Grey Ab Vienna Emerald Lower Sword variant
I know that there are those breeders who in a quest to produce a yellow phenotype, or any solid (or predominant) color,  would say that it must be in a grey body to be meaningful.  That in a blond (gold) form is just masking imperfections, such as visible removal of black which is always found in complex with yellow pigment.   While a valid argument from one perspective, it is also flawed for a serious breeder should use any non lethel genetic trait as a tool in a quest to produce desired results.   After all, the more traits we identify & combinations we create, the more we will find that some combinations or results are just not scientifically feasible.  So use your genetic tools to their maximum potential.

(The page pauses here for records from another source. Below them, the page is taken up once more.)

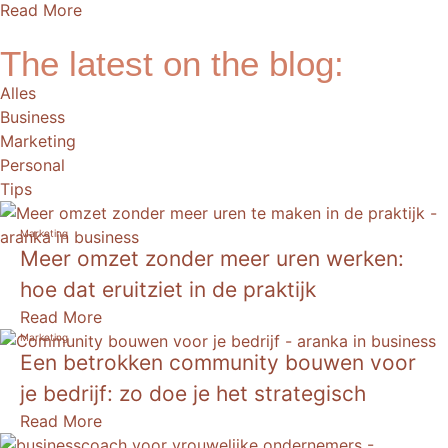
Read More
The latest on the blog:
Alles
Business
Marketing
Personal
Tips
Marketing
Meer omzet zonder meer uren werken:
hoe dat eruitziet in de praktijk
Read More
Marketing
Een betrokken community bouwen voor
je bedrijf: zo doe je het strategisch
Read More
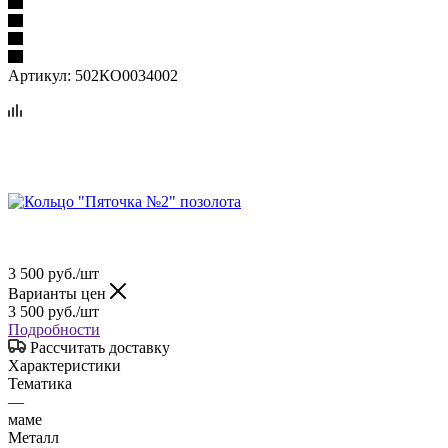
Артикул:
502КО0034002
3 500
руб.
/шт
Варианты цен
3 500
руб.
/шт
Подробности
Рассчитать доставку
Характеристики
Тематика
—
маме
Металл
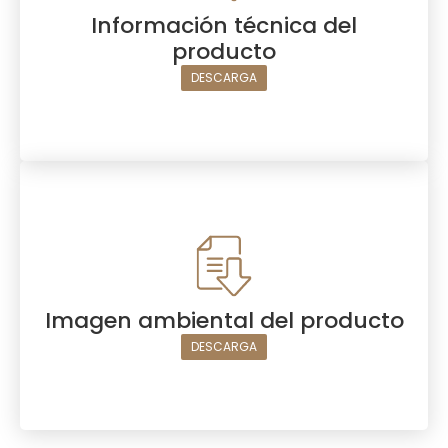
Información técnica del
producto
DESCARGA
Imagen ambiental del producto
DESCARGA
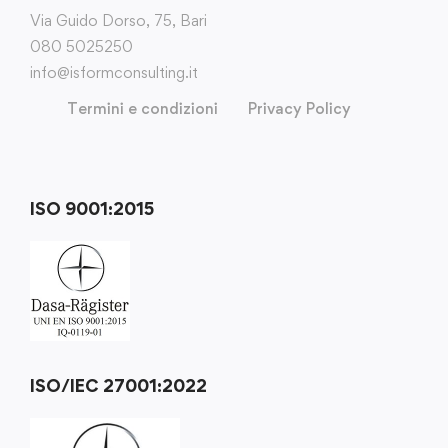
Via Guido Dorso, 75, Bari
080 5025250
info@isformconsulting.it
Termini e condizioni
Privacy Policy
ISO 9001:2015
ISO/IEC 27001:2022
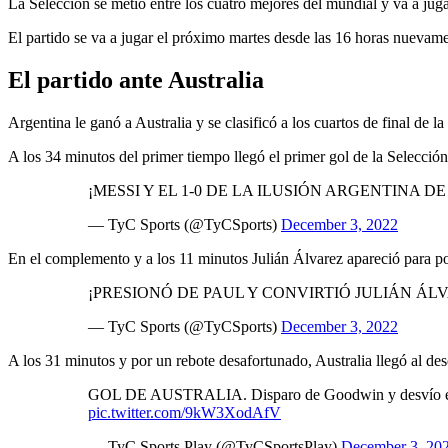
La Selección se metió entre los cuatro mejores del mundial y va a juga
El partido se va a jugar el próximo martes desde las 16 horas nuevamen
El partido ante Australia
Argentina le ganó a Australia y se clasificó a los cuartos de final d
A los 34 minutos del primer tiempo llegó el primer gol de la Selecció
¡MESSI Y EL 1-0 DE LA ILUSIÓN ARGENTINA D
— TyC Sports (@TyCSports)
December 3, 2022
En el complemento y a los 11 minutos Julián Álvarez apareció para po
¡PRESIONÓ DE PAUL Y CONVIRTIÓ JULIÁN ÁL
— TyC Sports (@TyCSports)
December 3, 2022
A los 31 minutos y por un rebote desafortunado, Australia llegó al d
GOL DE AUSTRALIA. Disparo de Goodwin y desvío en E
pic.twitter.com/9kW3XodAfV
— TyC Sports Play (@TyCSportsPlay)
December 3, 20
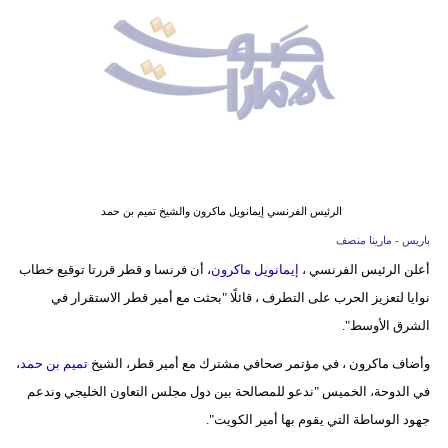
وسفر
ديكور
أخبار
إعلام
تعليم
الرئيس الفرنسي إيمانويل ماكرون والشيخ تميم بن حمد
مرأة
باريس - مارينا منصف
أعلن الرئيس الفرنسي ،
إيمانويل ماكرون
، أن فرنسا و قطر قررتا توقيع خطاب
أزياء
نوايا لتعزيز الحرب على التطرف ، قائلًا "بحثت مع أمير قطر الاستقرار في
إسلامية
الشرق الأوسط".
علوم
وأضاف ماكرون ، في مؤتمر صحافي مشترك مع أمير قطر، الشيخ
تميم بن حمد
،
وتكنولوجيا
في الدوحة، الخميس "ندعو للمصالحة بين دول مجلس التعاون الخليجي وندعم
بيئة
جهود الوساطة التي يقوم بها أمير الكويت".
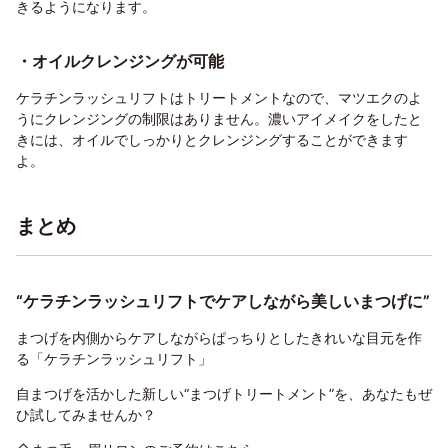
きるようになります。
・オイルクレンジングが可能
ケラチンラッシュリフトはトリートメントなので、マツエクのよ
うにクレンジングの制限はありません。濃いアイメイクをしたと
きには、オイルでしっかりとクレンジングすることができます
よ。
まとめ
“ケラチンラッシュリフトでケアしながら美しいまつげに”
まつげを内側からケアしながらぱっちりとしたきれいな目元を作
る「ケラチンラッシュリフト」
自まつげを活かした新しい“まつげトリートメント”を、あなたもぜ
ひ試してみませんか？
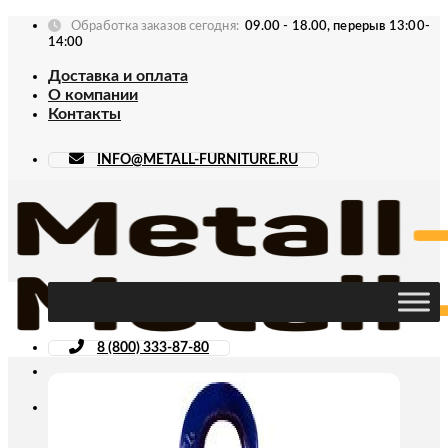
Skip
Обработка заказов сегодня:
09.00 - 18.00, перерыв 13:00-
to
14:00
content
Доставка и оплата
О компании
Контакты
INFO@METALL-FURNITURE.RU
8 (800) 333-87-80
Искать:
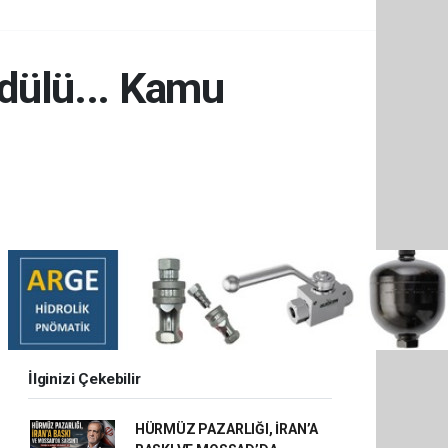
Ödülü... Kamu
İlginizi Çekebilir
HÜRMÜZ PAZARLIĞI, İRAN’A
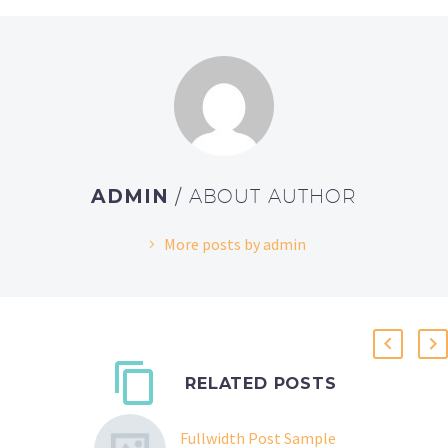
ADMIN
/ ABOUT AUTHOR
More posts by admin
RELATED POSTS
Fullwidth Post Sample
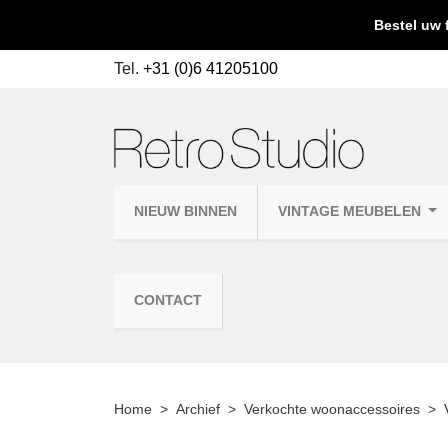
Bestel uw 
Tel.
+31 (0)6 41205100
NIEUW BINNEN
VINTAGE MEUBELEN
CONTACT
Home
Archief
Verkochte woonaccessoires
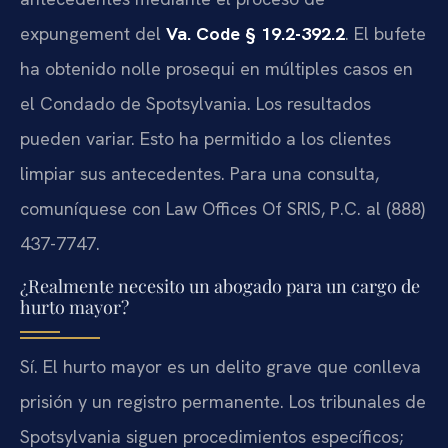
expungement del
Va. Code § 19.2-392.2
. El bufete
ha obtenido nolle prosequi en múltiples casos en
el Condado de Spotsylvania. Los resultados
pueden variar. Esto ha permitido a los clientes
limpiar sus antecedentes. Para una consulta,
comuníquese con Law Offices Of SRIS, P.C. al (888)
437-7747.
¿Realmente necesito un abogado para un cargo de
hurto mayor?
Sí. El hurto mayor es un delito grave que conlleva
prisión y un registro permanente. Los tribunales de
Spotsylvania siguen procedimientos específicos;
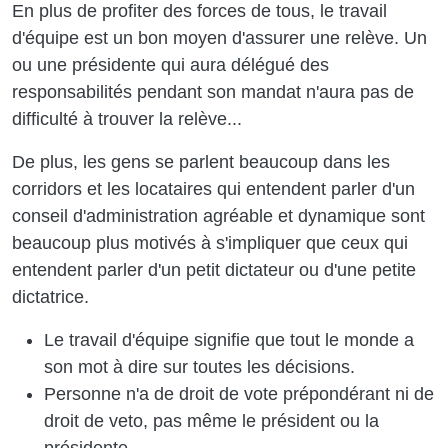
En plus de profiter des forces de tous, le travail
d'équipe est un bon moyen d'assurer une relève. Un
ou une présidente qui aura délégué des
responsabilités pendant son mandat n'aura pas de
difficulté à trouver la relève...
De plus, les gens se parlent beaucoup dans les
corridors et les locataires qui entendent parler d'un
conseil d'administration agréable et dynamique sont
beaucoup plus motivés à s'impliquer que ceux qui
entendent parler d'un petit dictateur ou d'une petite
dictatrice.
Le travail d'équipe signifie que tout le monde a
son mot à dire sur toutes les décisions.
Personne n'a de droit de vote prépondérant ni de
droit de veto, pas même le président ou la
présidente.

When all is said and done my goals have led me to focus in two distinct directions in a quest for a Yellow phenotype.  The first has resulted in Asian Blau Blond Vienna Lower Swords and the second Asian Blau Blond Schimmelpennig Platinum DS.  Please note:  These photos have not been color enhanced in any form or manner.

Asian Blau Blond Vienna Emerald Lower Sword
Asian Blau Blond Vienna Emerald Lower Sword
Asian Blau Blond Schimmelpennig Platinum Veil Tail


Random exploration of genetics through test breedings can often prove fruitful in the short-term.
  Yet,   for any long-term breeding program to be successful and endure it must first have defined goals and objectives to preserve not only core genetics, but breeder interest.